Джулиан, зарывшись в своего енота, замер в тревожном ожидании. В груди и в животе у него рос огромный трепещущий ком, который обычно появляется перед неведомым, но заслуженным наказанием. Он знал, что такое наказание его ждет.

7

Мальчиком Джулиан Инглиш как-то раз убежал из дома в Гиббсвилле, где население по переписи 1930 года составляло всего 24.032 человека, дети людей состоятельных росли вместе с детьми, родители которых считались небогатыми даже по гиббсвиллским понятиям. А это создает, особенно среди мальчиков, атмосферу фальшивого равенства, которая вряд ли привлекательнее, чем атмосфера неравенства. Во всяком случае, для того чтобы существовал бейсбол, отпрыскам гиббсвиллских богачей приходилось играть с сыновьями бедняков. В зажиточных семьях не насчитывалось не только восемнадцати, а даже девяти ровесников Джулиана, поэтому богатые мальчики не могли составить собственную команду. Следовательно, с того дня, когда он покинул детский сад, и до дня отъезда в колледж приятели Джулиана были вовсе не с Лантененго-стрит. За ним заходил Картер Дейвис, либо он заходил за Картером, и они шли играть в бейсбол или футбол, для чего спускались с холма на соседнюю Христиана-стрит, где и паслась обычно компания мальчишек, отцами которых были мясник, машинист, землемер-«практик» (то есть землемер, не окончивший колледжа), клерк из грузового пакгауза, бухгалтеры из шахтоуправления, баптистский священник, содержатель находящегося по соседству салуна, механик из гаража и постоянный обитатель тюрьмы (который в ту пору сидел за кражу 100.000 сигарет с гиббсвиллской табачной фабрики).

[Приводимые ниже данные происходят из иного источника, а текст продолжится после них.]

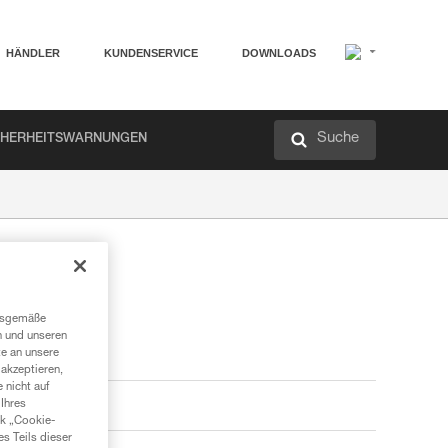
HÄNDLER
KUNDENSERVICE
DOWNLOADS
Suche
CHERHEITSWARNUNGEN
ngsgemäße
n und unseren
te an unsere
akzeptieren,
 nicht auf
Ihres
nk „Cookie-
es Teils dieser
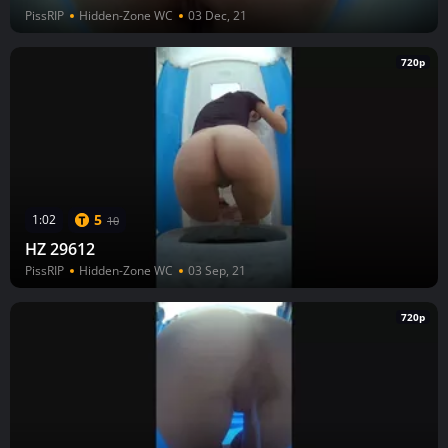
PissRIP
Hidden-Zone WC
03 Dec, 21
720p
5
1:02
10
HZ 29612
PissRIP
Hidden-Zone WC
03 Sep, 21
720p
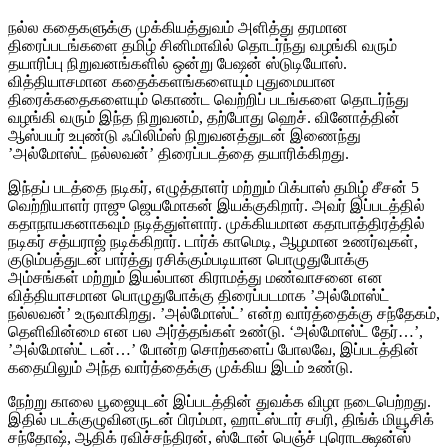
நல்ல கதைகளுக்கு முக்கியத்துவம் அளித்து தரமான
திரைப்படங்களை தமிழ் சினிமாவில் தொடர்ந்து வழங்கி வரும்
தயாரிப்பு நிறுவனங்களில் ஒன்று பேஷன் ஸ்டுடியோஸ்.
வித்தியாசமான கதைக்களங்களையும் புதுமையான
திரைக்கதைகளையும் கொண்ட வெற்றிப் படங்களை தொடர்ந்து
வழங்கி வரும் இந்த நிறுவனம், தற்போது ஹெச். வினோத்தின்
ஆஸ்பயர் உபுண்டு ஃபிலிம்ஸ் நிறுவனத்துடன் இணைந்து
’அல்மோஸ்ட் நல்லவன்’ திரைப்படத்தை தயாரிக்கிறது.
இந்தப் படத்தை நடிகர், எழுத்தாளர் மற்றும் பிக்பாஸ் தமிழ் சீசன் 5
வெற்றியாளர் ராஜு ஜெயமோகன் இயக்குகிறார். அவர் இப்படத்தில்
கதாநாயகனாகவும் நடித்துள்ளார். முக்கியமான கதாபாத்திரத்தில்
நடிகர் சத்யராஜ் நடிக்கிறார். டார்க் காமெடி, ஆழமான உணர்வுகள்,
குடும்பத்துடன் பார்த்து ரசிக்கும்படியான பொழுதுபோக்கு
அம்சங்கள் மற்றும் இயல்பான கிராமத்து மண்வாசனை என
வித்தியாசமான பொழுதுபோக்கு திரைப்படமாக ’அல்மோஸ்ட்
நல்லவன்’ உருவாகிறது. ’அல்மோஸ்ட்’ என்ற வார்த்தைக்கு சந்தேகம்,
தெளிவின்மை என பல அர்த்தங்கள் உண்டு. ‘அல்மோஸ்ட் தேர்…’,
’அல்மோஸ்ட் டன்…’ போன்ற சொற்களைப் போலவே, இப்படத்தின்
கதையிலும் அந்த வார்த்தைக்கு முக்கிய இடம் உண்டு.
நேற்று காலை பூஜையுடன் இப்படத்தின் துவக்க விழா நடைபெற்றது.
இதில் படக்குழுவினருடன் பிரம்மா, ஹாட்ஸ்டார் சபரி, திங்க் மியூசிக்
சந்தோஷ், ஆதிக் ரவிச்சந்திரன், ஸ்டோன் பெஞ்ச் புரொடக்ஷன்ஸ்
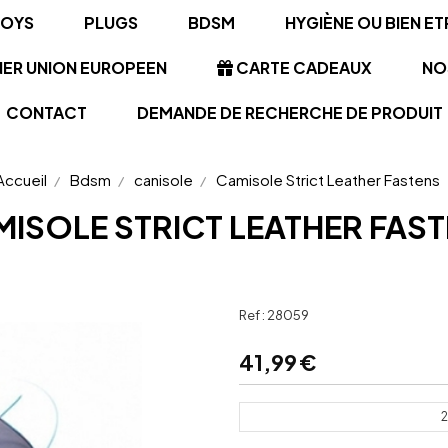
TOYS
PLUGS
BDSM
HYGIÈNE OU BIEN ET
NER UNION EUROPEEN
CARTE CADEAUX
NO
CONTACT
DEMANDE DE RECHERCHE DE PRODUIT
Accueil
Bdsm
canisole
Camisole Strict Leather Fastens
ISOLE STRICT LEATHER FAS
Ref :
28059
41,99
€
2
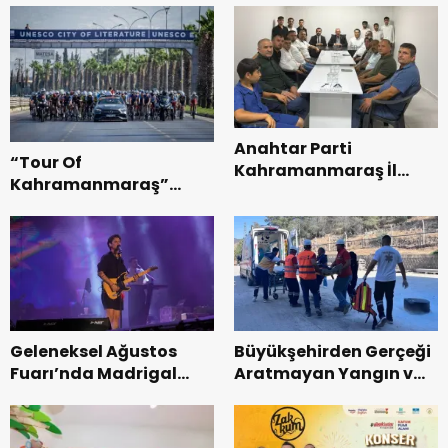
Anahtar Parti
“Tour Of
Kahramanmaraş İl
Kahramanmaraş”
Başkanı Kayıran, Afşin
Uluslararası Yol
Teşkilatı ile buluştu.
Bisikleti Turnuvası
Tamamlandı.
Geleneksel Ağustos
Büyükşehirden Gerçeği
Fuarı’nda Madrigal
Aratmayan Yangın ve
Coşkusu.
Kurtarma Tatbikatı.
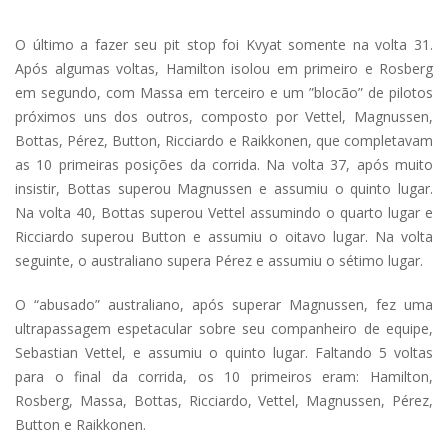
O último a fazer seu pit stop foi Kvyat somente na volta 31.
Após algumas voltas, Hamilton isolou em primeiro e Rosberg
em segundo, com Massa em terceiro e um ”blocão” de pilotos
próximos uns dos outros, composto por Vettel, Magnussen,
Bottas, Pérez, Button, Ricciardo e Raikkonen, que completavam
as 10 primeiras posições da corrida. Na volta 37, após muito
insistir, Bottas superou Magnussen e assumiu o quinto lugar.
Na volta 40, Bottas superou Vettel assumindo o quarto lugar e
Ricciardo superou Button e assumiu o oitavo lugar. Na volta
seguinte, o australiano supera Pérez e assumiu o sétimo lugar.
O “abusado” australiano, após superar Magnussen, fez uma
ultrapassagem espetacular sobre seu companheiro de equipe,
Sebastian Vettel, e assumiu o quinto lugar. Faltando 5 voltas
para o final da corrida, os 10 primeiros eram: Hamilton,
Rosberg, Massa, Bottas, Ricciardo, Vettel, Magnussen, Pérez,
Button e Raikkonen.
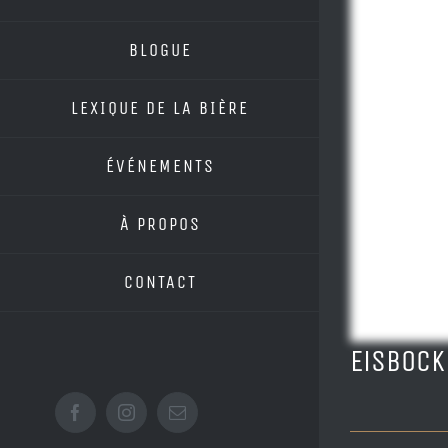
BLOGUE
LEXIQUE DE LA BIÈRE
ÉVÉNEMENTS
À PROPOS
CONTACT
Eisbock
Facebook
Instagram
Email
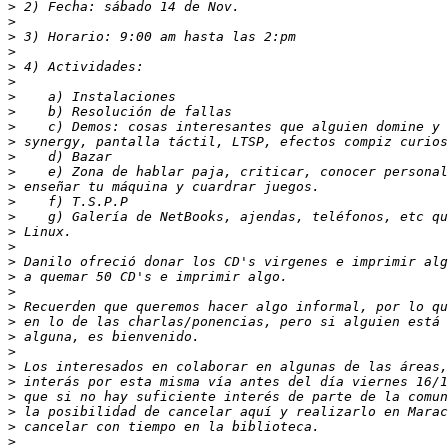
>
>
>
>
>
>
>
>
>
>
>
>
>
>
>
>
>
>
>
>
>
>
>
>
>
>
>
>
>
>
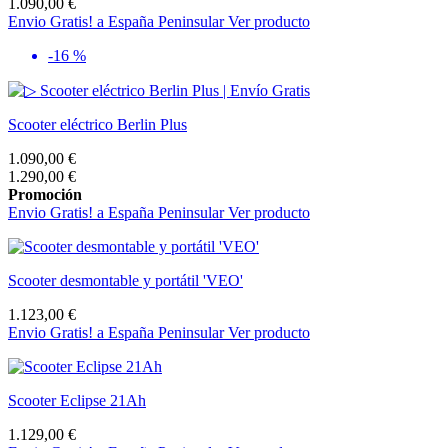
1.090,00 €
Envio Gratis! a España Peninsular
Ver producto
-16 %
Scooter eléctrico Berlin Plus
1.090,00 €
1.290,00 €
Promoción
Envio Gratis! a España Peninsular
Ver producto
Scooter desmontable y portátil 'VEO'
1.123,00 €
Envio Gratis! a España Peninsular
Ver producto
Scooter Eclipse 21Ah
1.129,00 €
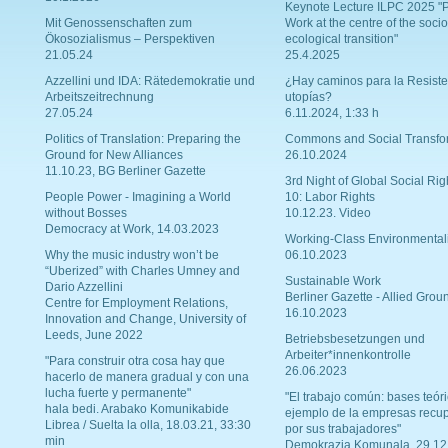
Keynote Lecture ILPC 2025 "P
Mit Genossenschaften zum
Work at the centre of the socio
Ökosozialismus – Perspektiven
ecological transition"
21.05.24
25.4.2025
Azzellini und IDA: Rätedemokratie und
¿Hay caminos para la Resiste
Arbeitszeitrechnung
utopías?
27.05.24
6.11.2024, 1:33 h
Politics of Translation: Preparing the
Commons and Social Transfo
Ground for New Alliances
26.10.2024
11.10.23, BG Berliner Gazette
3rd Night of Global Social Rig
People Power - Imagining a World
10: Labor Rights
without Bosses
10.12.23. Video
Democracy at Work, 14.03.2023
Working-Class Environmental
Why the music industry won’t be
06.10.2023
“Uberized” with Charles Umney and
Sustainable Work
Dario Azzellini
Berliner Gazette - Allied Grou
Centre for Employment Relations,
16.10.2023
Innovation and Change, University of
Leeds, June 2022
Betriebsbesetzungen und
Arbeiter*innenkontrolle
"Para construir otra cosa hay que
26.06.2023
hacerlo de manera gradual y con una
lucha fuerte y permanente"
"El trabajo común: bases teóri
hala bedi. Arabako Komunikabide
ejemplo de la empresas recu
Librea / Suelta la olla, 18.03.21, 33:30
por sus trabajadores"
min
Demokrazia Komunala, 29.12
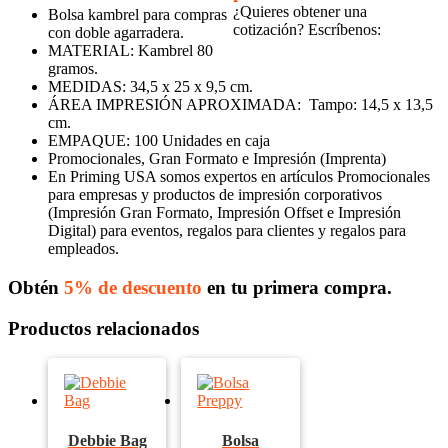
¿Quieres obtener una
Bolsa kambrel para compras
cotización? Escríbenos:
con doble agarradera.
MATERIAL: Kambrel 80
gramos.
MEDIDAS: 34,5 x 25 x 9,5 cm.
ÁREA IMPRESIÓN APROXIMADA: Tampo: 14,5 x 13,5
cm.
EMPAQUE: 100 Unidades en caja
Promocionales, Gran Formato e Impresión (Imprenta)
En Priming USA somos expertos en artículos Promocionales
para empresas y productos de impresión corporativos
(Impresión Gran Formato, Impresión Offset e Impresión
Digital) para eventos, regalos para clientes y regalos para
empleados.
Obtén
5% de descuento
en tu primera compra.
Productos relacionados
Debbie Bag
Bolsa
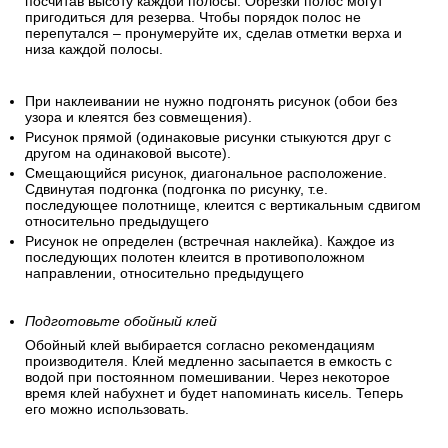
посчитав высоту каждой полосы. Обрезки полос могут
пригодиться для резерва. Чтобы порядок полос не
перепутался – пронумеруйте их, сделав отметки верха и
низа каждой полосы.
При наклеивании не нужно подгонять рисунок (обои без
узора и клеятся без совмещения).
Рисунок прямой (одинаковые рисунки стыкуются друг с
другом на одинаковой высоте).
Смещающийся рисунок, диагональное расположение.
Сдвинутая подгонка (подгонка по рисунку, т.е.
последующее полотнище, клеится с вертикальным сдвигом
относительно предыдущего
Рисунок не определен (встречная наклейка). Каждое из
последующих полотен клеится в противоположном
направлении, относительно предыдущего
Подготовьте обойный клей
Обойный клей выбирается согласно рекомендациям
производителя. Клей медленно засыпается в емкость с
водой при постоянном помешивании. Через некоторое
время клей набухнет и будет напоминать кисель. Теперь
его можно использовать.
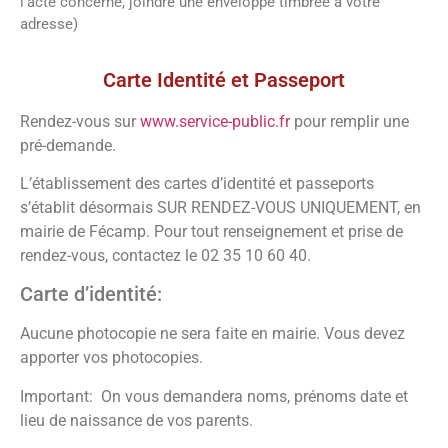
l’acte concerné, joindre une enveloppe timbrée à votre
adresse)
Vos démarches
Carte Identité et Passeport
Rendez-vous sur
www.service-public.fr
pour remplir une
pré-demande.
L’établissement des cartes d’identité et passeports
s’établit désormais SUR RENDEZ-VOUS UNIQUEMENT, en
mairie de Fécamp. Pour tout renseignement et prise de
rendez-vous, contactez le 02 35 10 60 40.
Carte d’identité:
Aucune photocopie ne sera faite en mairie. Vous devez
apporter vos photocopies.
Important: On vous demandera noms, prénoms date et
lieu de naissance de vos parents.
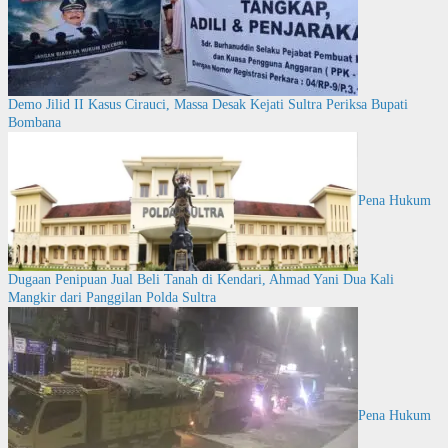
Demo Jilid II Kasus Cirauci, Massa Desak Kejati Sultra Periksa Bupati
Bombana
Pena Hukum
Dugaan Penipuan Jual Beli Tanah di Kendari, Ahmad Yani Dua Kali
Mangkir dari Panggilan Polda Sultra
Pena Hukum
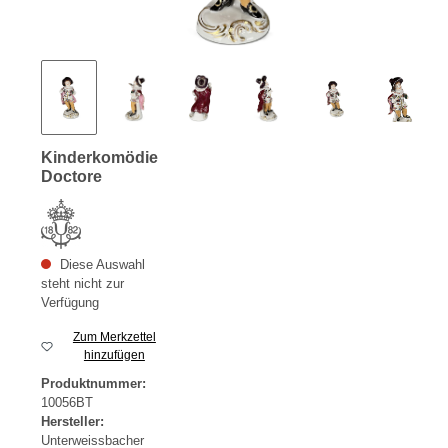
Kinderkomödie
Doctore
Diese Auswahl
steht nicht zur
Verfügung
Zum Merkzettel
hinzufügen
Produktnummer:
10056BT
Hersteller:
Unterweissbacher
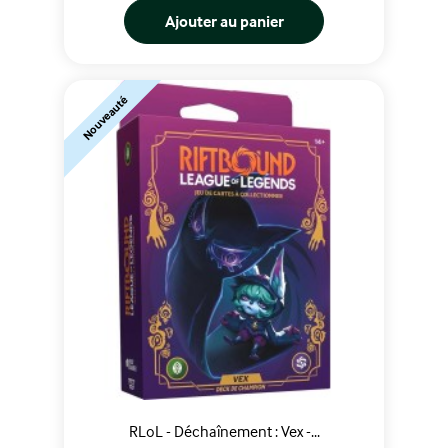
Ajouter au panier
Nouveauté
RLoL - Déchaînement : Vex -...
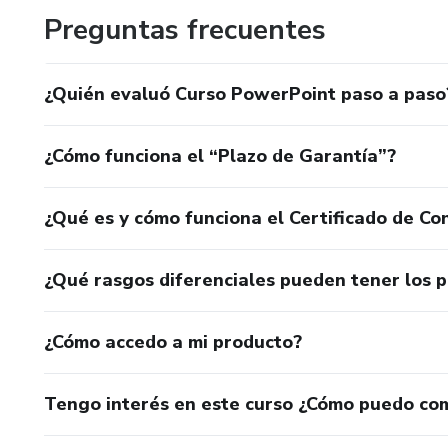
Preguntas frecuentes
¿Quién evaluó Curso PowerPoint paso a paso
¿Cómo funciona el “Plazo de Garantía”?
¿Qué es y cómo funciona el Certificado de Con
¿Qué rasgos diferenciales pueden tener los 
¿Cómo accedo a mi producto?
Tengo interés en este curso ¿Cómo puedo co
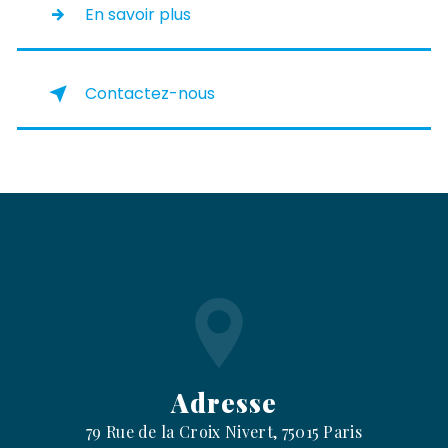
En savoir plus
Contactez-nous
Adresse
79 Rue de la Croix Nivert, 75015 Paris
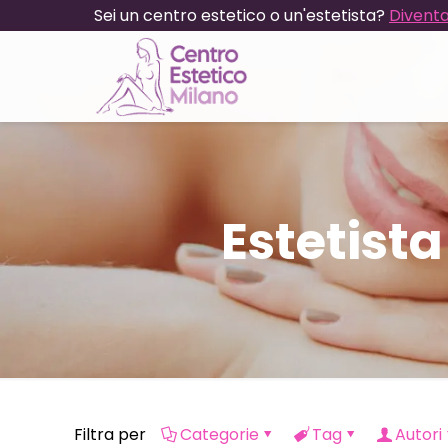
Sei un centro estetico o un'estetista?
Diventa
Estetist
Filtra per
Categorie
Tag
Autori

У этих мальчиков было вдоволь еды. Им не нужно было продавать газеты, хотя сын священника торговал подпиской на «Сатердей ивнинг пост» и любил рассуждать о количестве выданных квитанций и о велосипеде, который его ждет, когда он наберет достаточное число охотников на подписку. В определенные дни недели он не выходил на улицу, потому что посещал собрания агентов по подписке. У ребят он особой любовью не пользовался, ибо отличался трудолюбием, хорошо учился в школе и считался прилежным (его привезли в Гиббсвилл пятилетним, и он сохранил гнусавый говор, присущий жителям Индианы). Его высокий голос всегда можно было узнать: речь у него была не такой певучей, как у остальных мальчиков, на произношение которых сильное влияние оказали поселившиеся когда-то в Пенсильвании немцы. Джулиану он нравился меньше других, а больше всех по душе ему был Уолт Дейвис, сын похитителя сигарет. Уолт ни в коем случае не приходился родственником Картеру и страдал косоглазием, что непонятным образом делало его красивым, во всяком случае — в глазах Джулиана. На неделе перед праздником 31 октября именно Уолт выдумывал различные проказы: один раз это был «вечер ворот», когда снимали ворота с петель; на другой год — «вечер дзинь-дзинь», когда пуговицей, сквозь которую был продет шнурок, водили по оконному стеклу, и звук, пока шнурок раскручивался, получался весьма выразительным; потом «вечер краски», когда мазали масляной краской тротуары и дома. А 31 октября одеваешься привидением, ковбоем, индейцем, женщиной или мужчиной, звонишь в дверь и говоришь: «Подайте ради праздника». И люди дают либо монетки, либо сладости. А если не дают, то суешь булавку в дверной звонок, выбрасываешь на улицу коврик, что лежит при входе, растаскиваешь мебель с крыльца или выливаешь на крыльцо ведро воды, которая к утру превращается в лед. Уолт знал, что когда следует делать. Сведения эти он черпал у своего отца.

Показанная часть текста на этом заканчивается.